■ Try it ■
Only a number is wanted: how many lines in these records contain the word "footer"?

■ Task material ■

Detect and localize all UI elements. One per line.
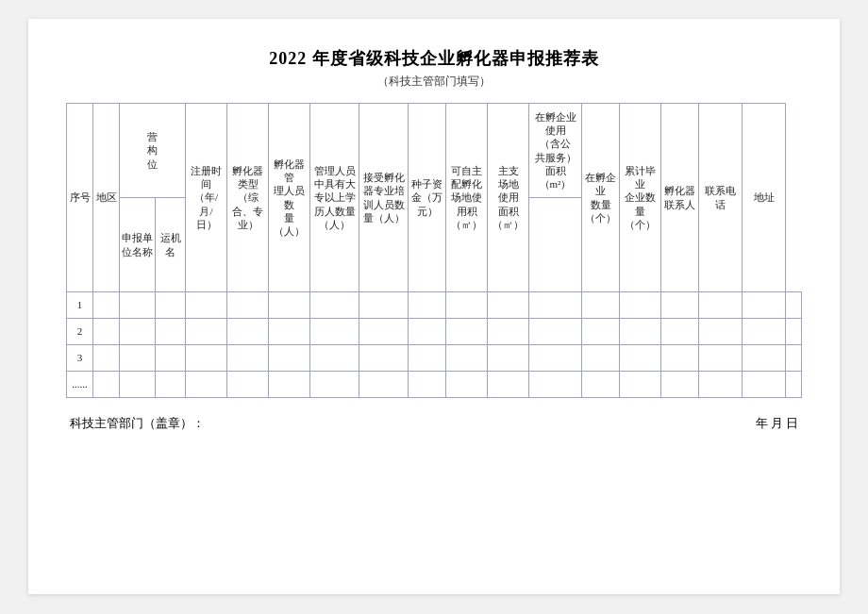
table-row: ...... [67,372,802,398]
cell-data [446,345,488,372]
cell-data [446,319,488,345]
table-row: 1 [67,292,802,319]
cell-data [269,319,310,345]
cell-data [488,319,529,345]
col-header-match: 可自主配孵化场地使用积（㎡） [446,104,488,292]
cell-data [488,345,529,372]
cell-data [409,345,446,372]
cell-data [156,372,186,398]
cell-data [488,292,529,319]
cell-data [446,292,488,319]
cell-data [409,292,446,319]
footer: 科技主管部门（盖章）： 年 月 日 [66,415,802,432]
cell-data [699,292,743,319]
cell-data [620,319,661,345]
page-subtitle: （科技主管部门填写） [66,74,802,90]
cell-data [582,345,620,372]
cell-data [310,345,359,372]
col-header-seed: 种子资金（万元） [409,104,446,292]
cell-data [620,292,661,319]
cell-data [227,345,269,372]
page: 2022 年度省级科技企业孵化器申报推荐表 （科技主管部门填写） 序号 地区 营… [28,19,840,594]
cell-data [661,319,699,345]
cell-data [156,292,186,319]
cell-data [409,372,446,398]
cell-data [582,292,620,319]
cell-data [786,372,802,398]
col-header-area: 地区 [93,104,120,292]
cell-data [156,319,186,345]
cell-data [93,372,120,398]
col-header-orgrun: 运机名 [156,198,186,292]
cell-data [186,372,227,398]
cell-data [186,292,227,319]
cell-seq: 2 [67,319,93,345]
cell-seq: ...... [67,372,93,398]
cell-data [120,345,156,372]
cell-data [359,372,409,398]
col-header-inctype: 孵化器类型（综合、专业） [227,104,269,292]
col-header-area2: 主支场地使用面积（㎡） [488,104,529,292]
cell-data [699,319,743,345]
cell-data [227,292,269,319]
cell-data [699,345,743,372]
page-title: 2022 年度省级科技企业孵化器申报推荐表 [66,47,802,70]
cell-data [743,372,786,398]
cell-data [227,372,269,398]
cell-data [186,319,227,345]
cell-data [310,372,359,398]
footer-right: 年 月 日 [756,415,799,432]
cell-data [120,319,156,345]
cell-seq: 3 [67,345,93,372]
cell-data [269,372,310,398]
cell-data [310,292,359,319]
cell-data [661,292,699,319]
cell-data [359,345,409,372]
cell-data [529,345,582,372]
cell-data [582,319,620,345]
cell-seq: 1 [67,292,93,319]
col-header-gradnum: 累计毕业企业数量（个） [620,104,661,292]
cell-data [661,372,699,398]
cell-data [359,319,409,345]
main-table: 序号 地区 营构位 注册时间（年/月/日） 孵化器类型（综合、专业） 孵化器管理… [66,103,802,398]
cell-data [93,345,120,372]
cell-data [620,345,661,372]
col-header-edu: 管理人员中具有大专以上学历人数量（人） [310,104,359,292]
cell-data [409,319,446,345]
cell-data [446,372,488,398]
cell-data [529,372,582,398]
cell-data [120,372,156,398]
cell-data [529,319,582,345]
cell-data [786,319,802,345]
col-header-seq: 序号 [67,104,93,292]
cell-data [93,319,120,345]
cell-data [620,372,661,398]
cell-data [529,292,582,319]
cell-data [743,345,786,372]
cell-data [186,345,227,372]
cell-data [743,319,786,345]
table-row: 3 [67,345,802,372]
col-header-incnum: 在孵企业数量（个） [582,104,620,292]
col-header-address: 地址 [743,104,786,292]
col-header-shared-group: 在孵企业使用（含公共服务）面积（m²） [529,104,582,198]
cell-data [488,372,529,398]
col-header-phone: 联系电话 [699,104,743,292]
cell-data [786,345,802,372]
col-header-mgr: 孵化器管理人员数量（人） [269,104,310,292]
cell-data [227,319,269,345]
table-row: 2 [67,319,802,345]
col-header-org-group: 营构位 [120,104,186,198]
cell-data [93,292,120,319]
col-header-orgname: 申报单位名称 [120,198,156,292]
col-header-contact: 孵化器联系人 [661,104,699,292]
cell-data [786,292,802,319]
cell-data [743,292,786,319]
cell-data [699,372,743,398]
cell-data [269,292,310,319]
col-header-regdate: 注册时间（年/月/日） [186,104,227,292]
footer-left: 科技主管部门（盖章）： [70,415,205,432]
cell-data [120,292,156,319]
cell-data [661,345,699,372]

■ Result of this task ■
3